Implementation of Anti-Trafficking Directive assessed
European Parliament released the results of the Directive 2011/36/EU (Anti-Trafficking Directive) implementation assessment.
Directive 2011/36/EU is the benchmark legislation on the fight against human trafficking at European level. By ratifying the Directive 2011/36/EU Lithuania has taken a responsibility to protect victims of human trafficking and put all kind of efforts on prevention of this crime.
This research paper assessed the improvements and the remaining challenges in the implementation of the EU Anti-Trafficking Directive with a dual-focus on migration and gender in 27 EU Member States.
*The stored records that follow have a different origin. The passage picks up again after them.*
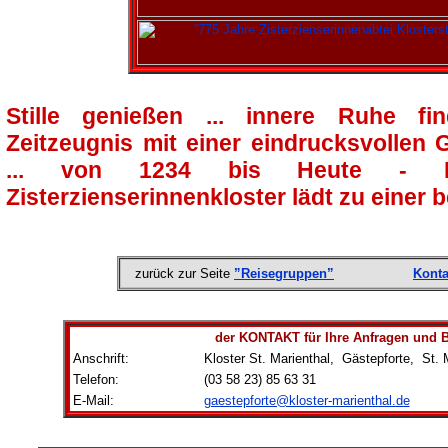
Stille genießen ... innere Ruhe fin
Zeitzeugnis mit einer eindrucksvollen
... von 1234 bis Heute - Deu
Zisterzienserinnenkloster lädt zu einer 
zurück zur Seite
”Reisegruppen”
Konta
der KONTAKT für Ihre Anfragen und
Anschrift:
Kloster St. Marienthal, Gästepforte, St. 
Telefon:
(03 58 23) 85 63 31
E-Mail:
gaestepforte@kloster-marienthal.de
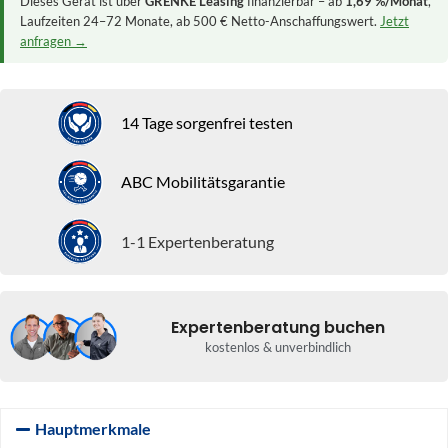
Dieses Gerät ist über
GRENKE Leasing
finanzierbar – ab
1,69 %/Monat
,
Laufzeiten 24–72 Monate, ab 500 € Netto-Anschaffungswert.
Jetzt
anfragen →
14 Tage sorgenfrei testen
ABC Mobilitätsgarantie
1-1 Expertenberatung
Expertenberatung buchen
kostenlos & unverbindlich
Hauptmerkmale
Contribution to the study was also provided by the Diversity Development Group research team.
The implementation assessment reveals:
a) The lack of consistent and detailed data continues to hamper the adequate assessment of trends in the number of victims. Some of the major Member States continue to lack regular and detailed data on victims of trafficking whilst other Member States publish such data with delays.
b) The main forms of exploitation remain unchanged with the majority of victims being subject to sexual exploitation (56 %), however, in at least seven Member States (BE, IE, HR, FI, PT, PL), the majority of the victims were victims of labor exploitation.
c) Member States have been making efforts to comply with the prevention related clauses of Directive with varying levels of success, however, data is not always available to certify what progress has been made, including in relation to gender and migration.
d) Member States challenges on identifying victims in international protection procedures and monitoring identified THB victims among asylum seekers, as well as providing needed protection. Asylum seekers’ fear to report exploitation remains because of fear of insecurity of residence and penalization by the state.
e) The needs of victims are not sufficiently addressed yet, in particular the needs of migrants with an irregular status and children. THB victims – including children, often in the context of migration – are still prosecuted and punished by Member States for offences which they were forced to commit. With low rates of prosecution and conviction among THB offenders, a strong sense of injustice can be created, leading also to secondary victimization.
f) Effective cooperation between the Member States has been progressively increasing over the years. Further enhancement of the cooperation would benefit, amongst others, from harmonization of legal and law enforcement frameworks across the Member States, from establishing and maintaining contacts amongst the stakeholders, and from a standardization of the cooperation models, such as the transnational referral mechanisms.